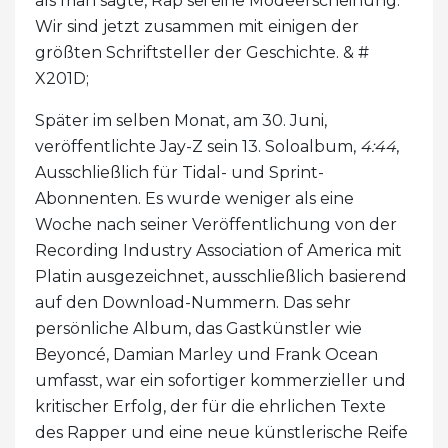
als man sagte, Rap sei eine Modeerscheinung."
Wir sind jetzt zusammen mit einigen der
größten Schriftsteller der Geschichte. & #
X201D;
Später im selben Monat, am 30. Juni,
veröffentlichte Jay-Z sein 13. Soloalbum,
4:44
,
Ausschließlich für Tidal- und Sprint-
Abonnenten. Es wurde weniger als eine
Woche nach seiner Veröffentlichung von der
Recording Industry Association of America mit
Platin ausgezeichnet, ausschließlich basierend
auf den Download-Nummern. Das sehr
persönliche Album, das Gastkünstler wie
Beyoncé, Damian Marley und Frank Ocean
umfasst, war ein sofortiger kommerzieller und
kritischer Erfolg, der für die ehrlichen Texte
des Rapper und eine neue künstlerische Reife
::::::::::
Please repeat the line that contains "Ausschließlich für Tidal- und" and every line after it through the end of the material above, exactly and with nothing added.

> **Exercise solution**:
Ausschließlich für Tidal- und Sprint-
Abonnenten. Es wurde weniger als eine
Woche nach seiner Veröffentlichung von der
Recording Industry Association of America mit
Platin ausgezeichnet, ausschließlich basierend
auf den Download-Nummern. Das sehr
persönliche Album, das Gastkünstler wie
Beyoncé, Damian Marley und Frank Ocean
umfasst, war ein sofortiger kommerzieller und
kritischer Erfolg, der für die ehrlichen Texte
des Rapper und eine neue künstlerische Reife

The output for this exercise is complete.